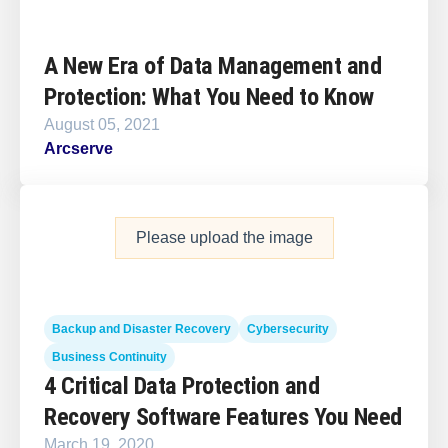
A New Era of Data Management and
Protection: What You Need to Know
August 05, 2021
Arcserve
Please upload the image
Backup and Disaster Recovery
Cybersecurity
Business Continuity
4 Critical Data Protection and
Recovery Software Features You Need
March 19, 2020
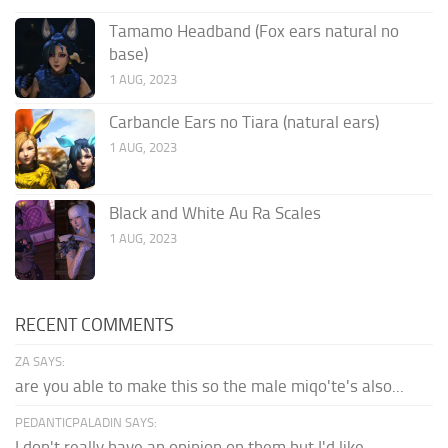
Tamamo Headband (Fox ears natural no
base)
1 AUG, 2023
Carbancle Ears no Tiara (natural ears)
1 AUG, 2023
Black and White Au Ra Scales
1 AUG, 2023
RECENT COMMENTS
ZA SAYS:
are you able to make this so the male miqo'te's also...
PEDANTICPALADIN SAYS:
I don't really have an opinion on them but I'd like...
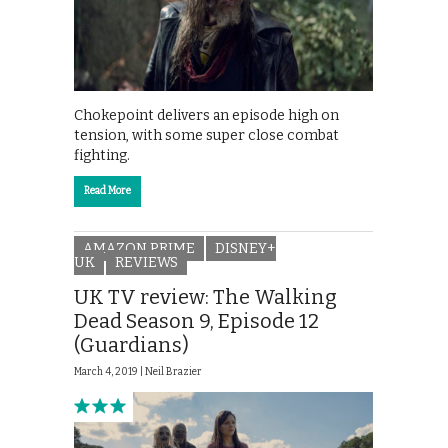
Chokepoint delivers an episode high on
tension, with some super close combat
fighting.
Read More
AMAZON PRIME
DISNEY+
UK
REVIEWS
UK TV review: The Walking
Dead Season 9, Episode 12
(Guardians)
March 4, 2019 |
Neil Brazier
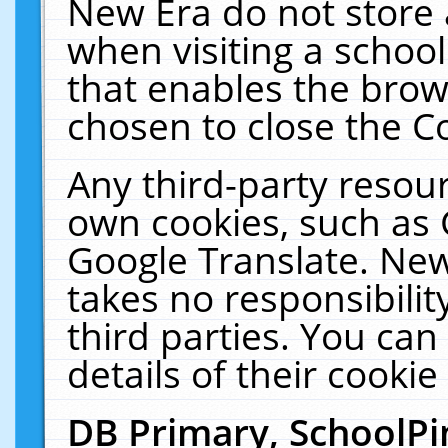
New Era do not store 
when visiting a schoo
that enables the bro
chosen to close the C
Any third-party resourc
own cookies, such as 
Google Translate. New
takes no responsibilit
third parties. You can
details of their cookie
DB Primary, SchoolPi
---
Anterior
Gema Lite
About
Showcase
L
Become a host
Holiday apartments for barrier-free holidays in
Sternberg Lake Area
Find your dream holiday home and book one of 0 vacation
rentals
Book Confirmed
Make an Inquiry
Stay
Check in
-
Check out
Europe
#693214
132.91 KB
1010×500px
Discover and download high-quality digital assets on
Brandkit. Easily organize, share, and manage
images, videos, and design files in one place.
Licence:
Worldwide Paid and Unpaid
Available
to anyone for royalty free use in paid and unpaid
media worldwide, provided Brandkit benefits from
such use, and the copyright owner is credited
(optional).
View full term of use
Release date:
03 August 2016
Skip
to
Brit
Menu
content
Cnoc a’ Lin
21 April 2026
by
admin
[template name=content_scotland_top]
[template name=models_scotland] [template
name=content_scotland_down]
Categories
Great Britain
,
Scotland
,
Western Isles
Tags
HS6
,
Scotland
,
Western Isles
==
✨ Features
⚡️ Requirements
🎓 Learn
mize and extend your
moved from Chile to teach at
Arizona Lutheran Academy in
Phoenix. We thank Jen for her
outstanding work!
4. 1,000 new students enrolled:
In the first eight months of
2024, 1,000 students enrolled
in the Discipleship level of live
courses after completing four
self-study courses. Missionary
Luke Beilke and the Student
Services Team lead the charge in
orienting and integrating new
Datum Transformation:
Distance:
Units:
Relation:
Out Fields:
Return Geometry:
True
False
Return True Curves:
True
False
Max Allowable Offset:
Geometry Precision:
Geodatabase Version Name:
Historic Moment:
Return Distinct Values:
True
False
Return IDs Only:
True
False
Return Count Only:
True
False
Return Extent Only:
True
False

- [AIM OF THE EXERCISE]
Copy every line that contains "template" from the listing above.

- [SOLUTION]
[template name=content_scotland_top]
[template name=models_scotland] [template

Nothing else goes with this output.